### [Given data]
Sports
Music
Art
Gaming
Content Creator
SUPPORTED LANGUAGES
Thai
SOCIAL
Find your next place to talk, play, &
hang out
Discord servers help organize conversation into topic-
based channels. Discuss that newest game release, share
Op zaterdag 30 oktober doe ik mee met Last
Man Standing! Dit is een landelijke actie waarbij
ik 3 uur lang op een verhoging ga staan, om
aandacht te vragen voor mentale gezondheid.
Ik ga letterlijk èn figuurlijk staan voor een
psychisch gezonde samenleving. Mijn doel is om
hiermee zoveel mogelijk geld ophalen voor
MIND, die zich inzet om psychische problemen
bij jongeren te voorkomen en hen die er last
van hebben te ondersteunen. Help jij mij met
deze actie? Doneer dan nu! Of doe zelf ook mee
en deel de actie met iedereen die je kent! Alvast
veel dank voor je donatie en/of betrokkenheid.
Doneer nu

### [Work request]
Reproduce the lines above. Leave each one as it is.

### [Output for this exercise]
Sports
Music
Art
Gaming
Content Creator
SUPPORTED LANGUAGES
Thai
SOCIAL
Find your next place to talk, play, &
hang out
Discord servers help organize conversation into topic-
based channels. Discuss that newest game release, share
Op zaterdag 30 oktober doe ik mee met Last
Man Standing! Dit is een landelijke actie waarbij
ik 3 uur lang op een verhoging ga staan, om
aandacht te vragen voor mentale gezondheid.
Ik ga letterlijk èn figuurlijk staan voor een
psychisch gezonde samenleving. Mijn doel is om
hiermee zoveel mogelijk geld ophalen voor
MIND, die zich inzet om psychische problemen
bij jongeren te voorkomen en hen die er last
van hebben te ondersteunen. Help jij mij met
deze actie? Doneer dan nu! Of doe zelf ook mee
en deel de actie met iedereen die je kent! Alvast
veel dank voor je donatie en/of betrokkenheid.
Doneer nu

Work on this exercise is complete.